(Recorded data)
++++++
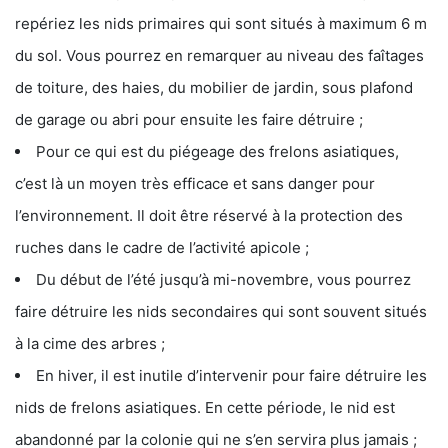
repériez les nids primaires qui sont situés à maximum 6 m
du sol. Vous pourrez en remarquer au niveau des faîtages
de toiture, des haies, du mobilier de jardin, sous plafond
de garage ou abri pour ensuite les faire détruire ;
Pour ce qui est du piégeage des frelons asiatiques,
c’est là un moyen très efficace et sans danger pour
l’environnement. Il doit être réservé à la protection des
ruches dans le cadre de l’activité apicole ;
Du début de l’été jusqu’à mi-novembre, vous pourrez
faire détruire les nids secondaires qui sont souvent situés
à la cime des arbres ;
En hiver, il est inutile d’intervenir pour faire détruire les
nids de frelons asiatiques. En cette période, le nid est
abandonné par la colonie qui ne s’en servira plus jamais ;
++++++
**Task objective**
Using the entries above, give again each line from the one containing "de toiture, des" through the last line, exactly and only those.

**Result of the exercise**
de toiture, des haies, du mobilier de jardin, sous plafond
de garage ou abri pour ensuite les faire détruire ;
Pour ce qui est du piégeage des frelons asiatiques,
c’est là un moyen très efficace et sans danger pour
l’environnement. Il doit être réservé à la protection des
ruches dans le cadre de l’activité apicole ;
Du début de l’été jusqu’à mi-novembre, vous pourrez
faire détruire les nids secondaires qui sont souvent situés
à la cime des arbres ;
En hiver, il est inutile d’intervenir pour faire détruire les
nids de frelons asiatiques. En cette période, le nid est
abandonné par la colonie qui ne s’en servira plus jamais ;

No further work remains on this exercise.